What the exercise asks:
Report how many lines in the records hold the string "kapcsoló"; give the number and nothing else.

Records from a data collection:
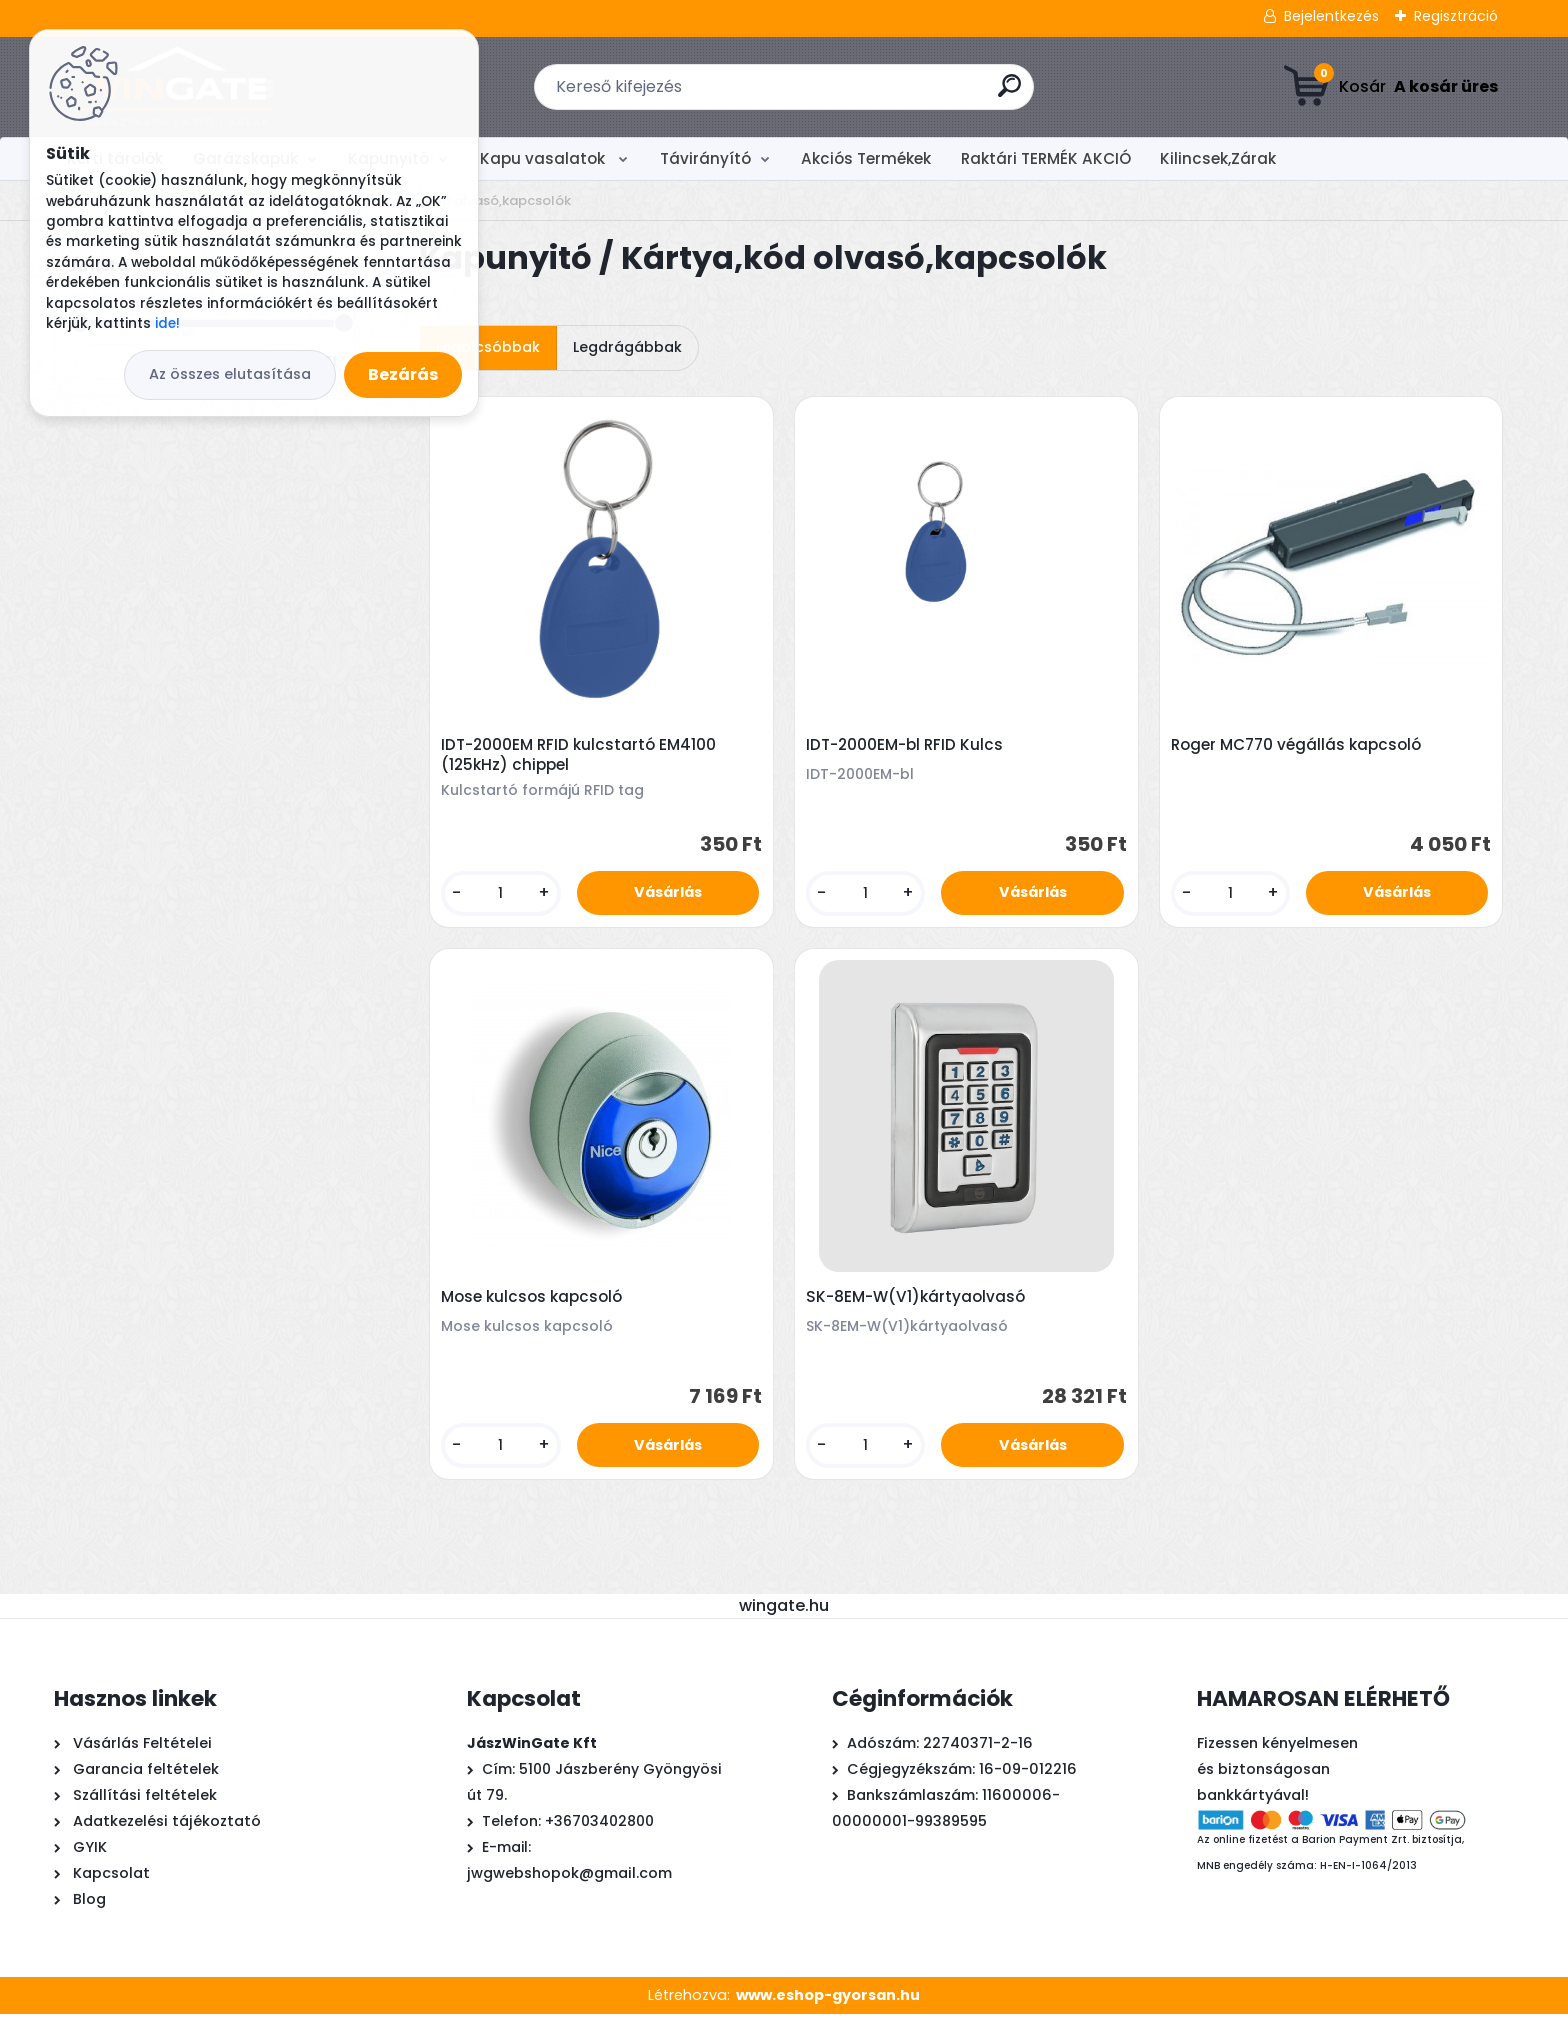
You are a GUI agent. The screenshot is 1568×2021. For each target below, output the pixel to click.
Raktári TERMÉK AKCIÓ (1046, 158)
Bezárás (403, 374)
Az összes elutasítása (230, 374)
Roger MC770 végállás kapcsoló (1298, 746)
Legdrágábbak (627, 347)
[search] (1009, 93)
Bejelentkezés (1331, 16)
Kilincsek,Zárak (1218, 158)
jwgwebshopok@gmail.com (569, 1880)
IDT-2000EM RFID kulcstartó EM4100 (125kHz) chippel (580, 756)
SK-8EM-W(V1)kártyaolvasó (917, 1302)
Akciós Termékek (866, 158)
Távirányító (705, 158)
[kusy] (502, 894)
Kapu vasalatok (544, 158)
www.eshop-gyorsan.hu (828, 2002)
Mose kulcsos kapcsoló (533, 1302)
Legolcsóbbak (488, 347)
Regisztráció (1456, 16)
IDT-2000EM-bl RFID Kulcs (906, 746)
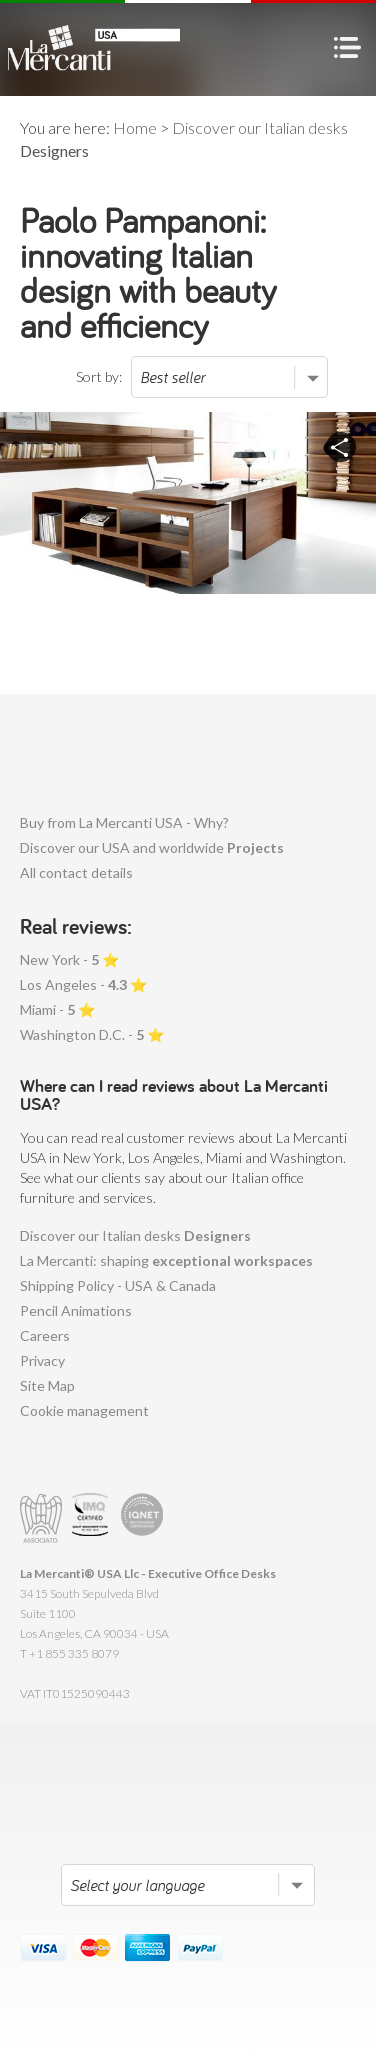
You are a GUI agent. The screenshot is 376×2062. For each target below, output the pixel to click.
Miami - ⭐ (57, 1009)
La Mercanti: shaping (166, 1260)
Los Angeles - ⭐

Result of the task:
2